Procès «Air Cocaïne»: La guerre des polices au cœur des débats
PROCES•Le procès Air Cocaïne qui se tient depuis lundi à Aix-en-Provence a tourné à une guerre des polices lors des débats de jeudi20 Minutes avec AFP
L'essentiel
- Le procès « Air Cocaïne » s’est ouvert lundi à la cour d’assises d’Aix-en-Provence.
- Jeudi, les débats se sont concentrés autour d’une guerre des polices : des gendarmes reprochant à des officiers de l’Octris de ne pas leur avoir transmis certains dossiers.
Gendarmes contre Octris, voilà à quoi se sont résumés les débats, jeudi, lors du procès « Air Cocaïne », jugé par la cour d’assises d’Aix-en-Provence depuis le début de la semaine. Des documents non transmis aux gendarmes, une juge d’instruction laissée dans l’ignorance : l’enquête sur l’affaire « Air Cocaïne », un trafic international de drogue en bande organisée, a tourné à une « guerre des polices ».

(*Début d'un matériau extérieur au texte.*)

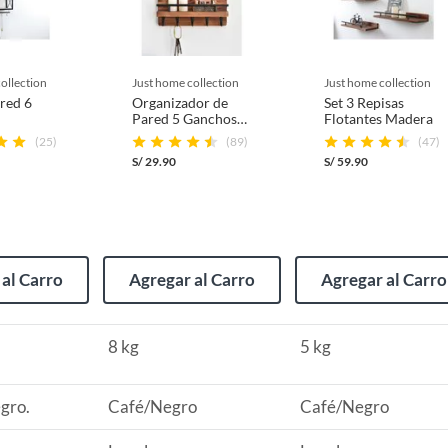
collection
just home collection
just home collection
red 6
Organizador de
Set 3 Repisas
Pared 5 Ganchos
Flotantes Madera
Metálico/Madera
(25)
(89)
(47)
S/
29.90
S/
59.90
e
(incluye asientos de inodoro con empaque abierto).
al Carro
Agregar al Carro
Agregar al Carro
s de devolución y cambio:
8 kg
5 kg
so y otros productos para asfalto.
rodomésticos, tecnología, línea blanca, colchones, muebles,
gro.
Café/Negro
Café/Negro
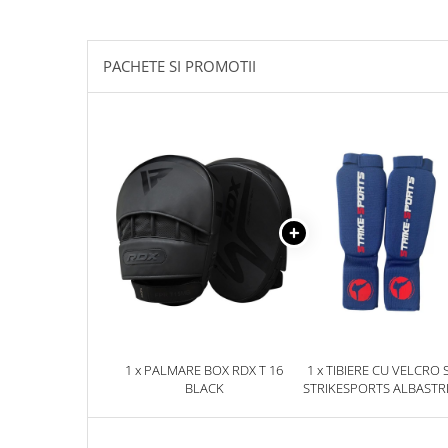
Palmare/Palete Box/Arte Martiale
Perne Antrenament Arte Martiale
PACHETE SI PROMOTII
Perne Antebrat/Pao
Manechini Arte Martiale
Echipament Antrenori
Imbracaminte sport
Sorturi Kickboxing / MMA
Tricouri / Maiouri
Trening/Compleu
Bluze / Hanorace/Geci
Sepci / Caciuli
Echipament compresie
Genti Echipament
1 x PALMARE BOX RDX T 16
1 x TIBIERE CU VELCRO 
Proteze/Protectii dentare
BLACK
STRIKESPORTS ALBASTR
Lupte/Wrestling
Incaltaminte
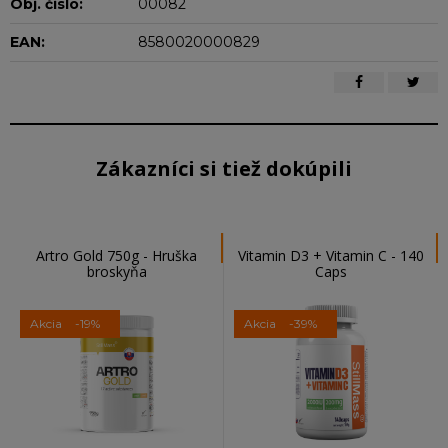
Obj. čislo:
00082
EAN:
8580020000829
Zákazníci si tiež dokúpili
Artro Gold 750g - Hruška
Vitamin D3 + Vitamin C - 140
broskyňa
Caps
Akcia
-19%
Akcia
-39%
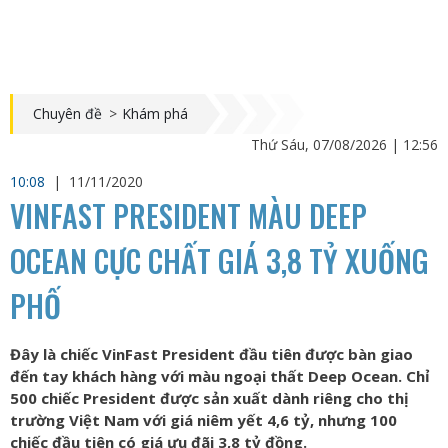
Chuyên đề
>
Khám phá
Thứ Sáu, 07/08/2026 | 12:56
10:08
|
11/11/2020
VINFAST PRESIDENT MÀU DEEP
OCEAN CỰC CHẤT GIÁ 3,8 TỶ XUỐNG
PHỐ
Đây là chiếc VinFast President đầu tiên được bàn giao
đến tay khách hàng với màu ngoại thất Deep Ocean. Chỉ
500 chiếc President được sản xuất dành riêng cho thị
trường Việt Nam với giá niêm yết 4,6 tỷ, nhưng 100
chiếc đầu tiên có giá ưu đãi 3,8 tỷ đồng.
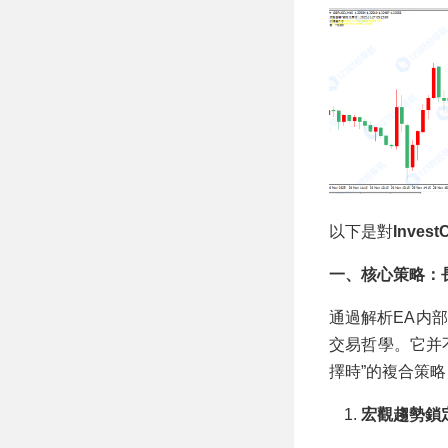
以下是對
Inves
一、核心策略：長短周
通過解析EA内部
交易哲學。它并
擇時”的複合策略
宏觀趨勢鎖定 (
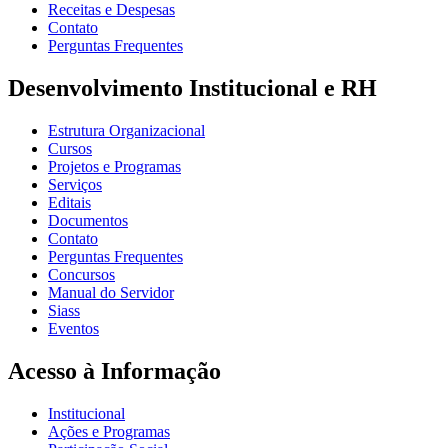
Receitas e Despesas
Contato
Perguntas Frequentes
Desenvolvimento Institucional e RH
Estrutura Organizacional
Cursos
Projetos e Programas
Serviços
Editais
Documentos
Contato
Perguntas Frequentes
Concursos
Manual do Servidor
Siass
Eventos
Acesso à Informação
Institucional
Ações e Programas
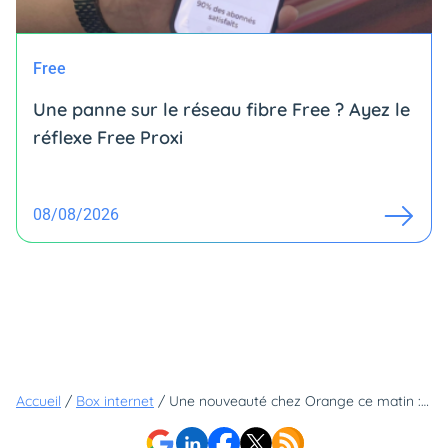
Free
Une panne sur le réseau fibre Free ? Ayez le
réflexe Free Proxi
08/08/2026
Accueil
/
Box internet
/
Une nouveauté chez Orange ce matin : une remise surprise de 10€ sur cette offre Livebox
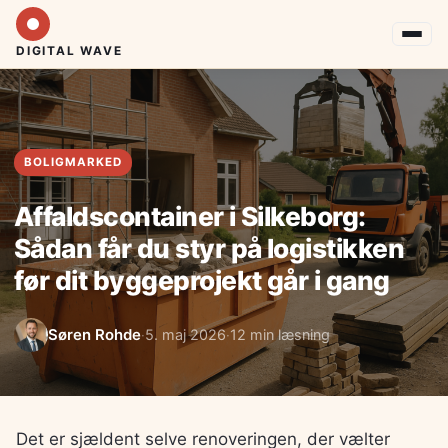
DIGITAL WAVE
BOLIGMARKED
Affaldscontainer i Silkeborg:
Sådan får du styr på logistikken
før dit byggeprojekt går i gang
Søren Rohde
5. maj 2026
12 min læsning
·
·
Det er sjældent selve renoveringen, der vælter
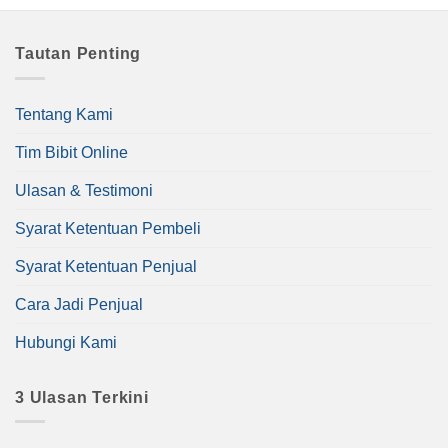
Tautan Penting
Tentang Kami
Tim Bibit Online
Ulasan & Testimoni
Syarat Ketentuan Pembeli
Syarat Ketentuan Penjual
Cara Jadi Penjual
Hubungi Kami
3 Ulasan Terkini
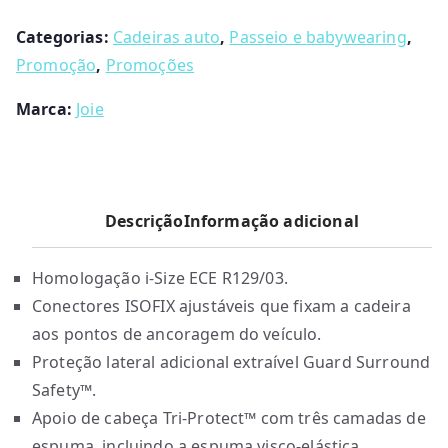
Signature
0
Categorias:
Cadeiras auto
,
Passeio e babywearing
,
t
Promoção
,
Promoções
h
r
Marca:
Joie
o
u
g
h
Descrição
Informação adicional
€
1
9
Homologação i-Size ECE R129/03.
9
Conectores ISOFIX ajustáveis que fixam a cadeira
.
aos pontos de ancoragem do veículo.
9
Proteção lateral adicional extraível Guard Surround
5
Safety™.
Apoio de cabeça Tri-Protect™ com três camadas de
espuma, incluindo a espuma visco-elástica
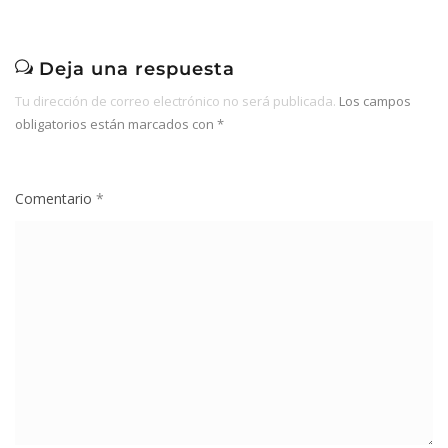
Deja una respuesta
Tu dirección de correo electrónico no será publicada.
Los campos
obligatorios están marcados con
*
Comentario
*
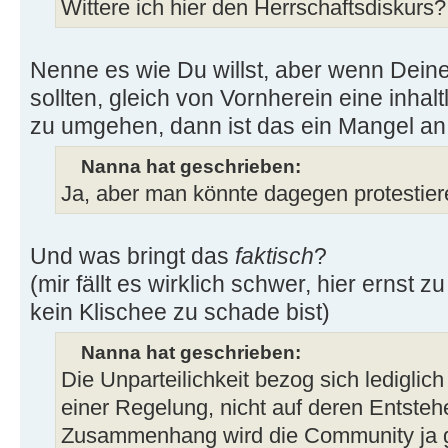
Wittere ich hier den Herrschaftsdiskurs
Nenne es wie Du willst, aber wenn Dei
sollten, gleich von Vornherein eine inha
zu umgehen, dann ist das ein Mangel an K
Nanna hat geschrieben:
Ja, aber man könnte dagegen protestier
Und was bringt das
faktisch
?
(mir fällt es wirklich schwer, hier ernst z
kein Klischee zu schade bist)
Nanna hat geschrieben:
Die Unparteilichkeit bezog sich lediglic
einer Regelung, nicht auf deren Entste
Zusammenhang wird die Community ja ge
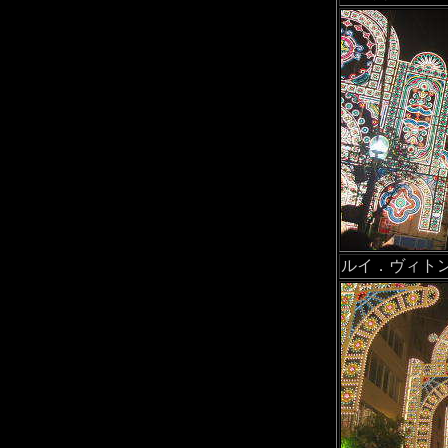
ルイ．ヴィト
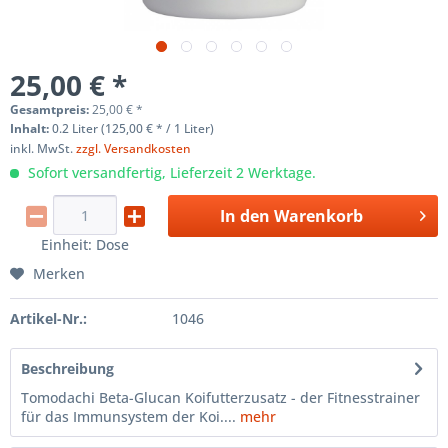
25,00 € *
Gesamtpreis:
25,00
€
*
Inhalt:
0.2 Liter (125,00 € * / 1 Liter)
inkl. MwSt.
zzgl. Versandkosten
Sofort versandfertig, Lieferzeit 2 Werktage.
In den
Warenkorb
Einheit:
Dose
Merken
Artikel-Nr.:
1046
Beschreibung
Tomodachi Beta-Glucan Koifutterzusatz - der Fitnesstrainer
für das Immunsystem der Koi....
mehr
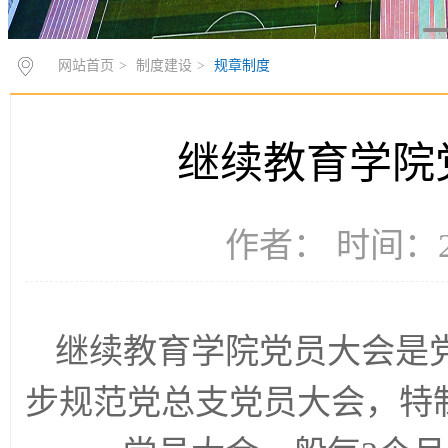
网站首页
>
制度建设
>
规章制度
继续教育学院
作者： 时间：20
继续教育学院党员大会是
步规范党总支党员大会，特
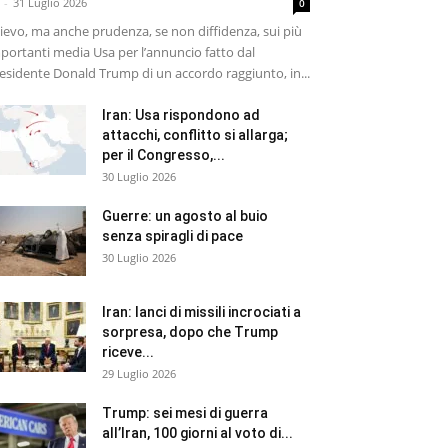
-
31 Luglio 2026
0
lievo, ma anche prudenza, se non diffidenza, sui più
portanti media Usa per l’annuncio fatto dal
esidente Donald Trump di un accordo raggiunto, in...
Iran: Usa rispondono ad
attacchi, conflitto si allarga;
per il Congresso,...
30 Luglio 2026
Guerre: un agosto al buio
senza spiragli di pace
30 Luglio 2026
Iran: lanci di missili incrociati a
sorpresa, dopo che Trump
riceve...
29 Luglio 2026
Trump: sei mesi di guerra
all’Iran, 100 giorni al voto di...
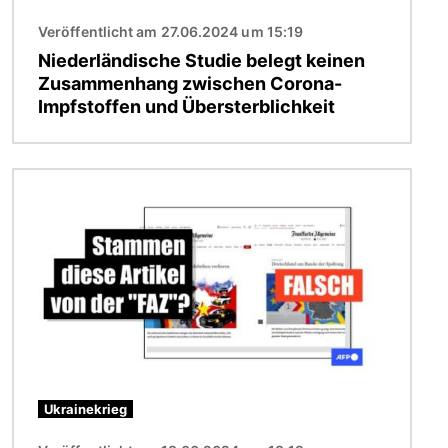
Veröffentlicht am 27.06.2024 um 15:19
Niederländische Studie belegt keinen
Zusammenhang zwischen Corona-
Impfstoffen und Übersterblichkeit
Bild
Ukrainekrieg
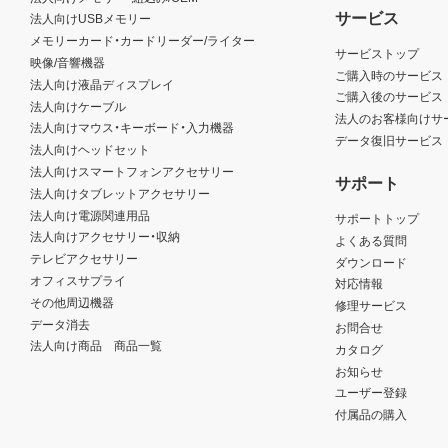
サービス
法人向けUSBメモリー
メモリーカード・カードリーダー/ライター
サービストップ
映像/音響機器
ご購入時のサービス
法人向け液晶ディスプレイ
ご購入後のサービス
法人向けケーブル
法人のお客様向けサ
法人向けマウス・キーボード・入力機器
データ復旧サービス
法人向けヘッドセット
法人向けスマートフォンアクセサリー
サポート
法人向けタブレットアクセサリー
法人向け電源関連用品
サポートトップ
法人向けアクセサリー・収納
よくある質問
テレビアクセサリー
ダウンロード
オフィスサプライ
対応情報
その他周辺機器
修理サービス
データ消去
お問合せ
法人向け商品 商品一覧
カタログ
お知らせ
ユーザー登録
付属品の購入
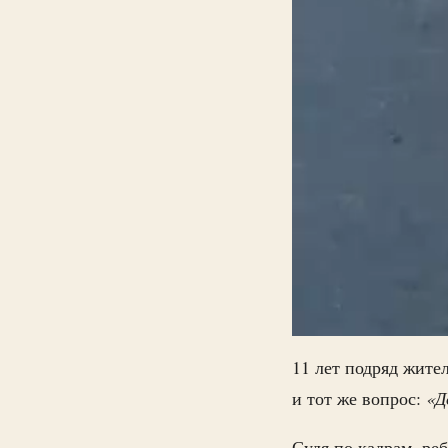
11 лет подряд жите
и тот же вопрос:
«Д
Судя по кадрам, ре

« Début 2013, j’ai été contacté par un collègue qui m’a mis en contact avec une personne qui avait des informations sur un trafic de stupéfiants », a raconté à l’audience Jocelyn Berret, un policier de l’Office central de répression du trafic illicite de stupéfiants (Ocrtis), saisi initialement de l’enquête.
Un simple « manque de communication »
« J’ai pris contact avec Fabrice Alcaud qui m’a dit qu’il y avait des pilotes qui faisaient un trafic un peu bizarre ». Fabrice Alcaud est codirigeant de la société SNTHS qui avait affrété le Falcon 50 intercepté le 23 mars 2013 en République dominicaine avec près de 700 kilos de cocaïne à bord. Un rendez-vous entre les deux hommes a lieu deux jours après. « Je ne suis pas lié au trafic », lui dit Fabrice Alcaud. L’Ocrtis juge qu’il peut être un informateur fiable et l’inscrit au registre des sources de la police.
Après la mise en examen et le placement en détention de Fabrice Alcaud, Jocelyn Berret lui rend visite en prison. « Je lui ai dit de ne pas hésiter à dire la vérité » à la juge, dit-il à la barre, admettant que cette démarche, qui n’apparaît dans aucun rapport de la procédure, n’est pas « habituelle ». « J’ai fait un compte rendu oral à ma hiérarchie lui demandant d’en aviser la juge », affirme encore Jocelyn Berret. Mais Christine Saunier-Ruellan, la magistrate, n’est mise au courant que bien plus tard, en juin 2014. Elle dessaisit aussitôt l’Ocrtis de l’affaire au bénéfice des gendarmes.
« Je n’ai jamais donné d’instruction de ne pas en aviser la juge », se défend à son tour le commissaire Stéphane Lapeyre, chef du service à l’Ocrtis. Le policier « déplore » un simple « manque de communication ». Un PV en ce sens, daté de 2013, semble attester de sa bonne foi mais il n’a été versé au dossier qu’en 2014. « Ça interpelle », note le président Jean-Luc Tournier.
« C’est une guerre de police pathétique »
Quel rôle a joué l’Ocrtis au début de l’enquête et après en avoir été dessaisi ? Les gendarmes comme la défense ont des doutes. Devant la cour, mardi, le chef enquêteur de la gendarmerie, François Ségura, a accusé l’Office de ne lui avoir pas « transmis tous les éléments qu’il aurait dus ». « Il aurait fallu pleurer », souligne-t-il. Manquent notamment, selon la défense, les fadettes, les listes de numéros de téléphone récupérés par l’Ocrtis. « C’est une guerre de police pathétique. Dites les choses, on n’a pas voulu vous donner les éléments ? », interroge l’avocate de Fabrice Alcaud à l’adresse du gendarme. « C’est ce que je viens de dire », répond-il.
« Tout a été transmis au magistrat instructeur », assure le commissaire Stéphane Lapeyre. Il veut aussi « enlever un certain nombre de fantasmes » qui courent, selon lui, sur l’Ocrtis. « Nous ne sommes pas à l’origine de l’interception du Falcon » en République Dominicaine, affirme-t-il pour répondre aux accusations selon lesquelles l’Ocrtis aurait prévenu la police dominicaine pour éviter que les gendarmes français, qui attendaient le Falcon à l’aéroport de Saint-Tropez, soient chargés de l’enquête. « Tout un pan de l’affaire [instruite en République dominicaine] nous échappait », assure-t-il encore.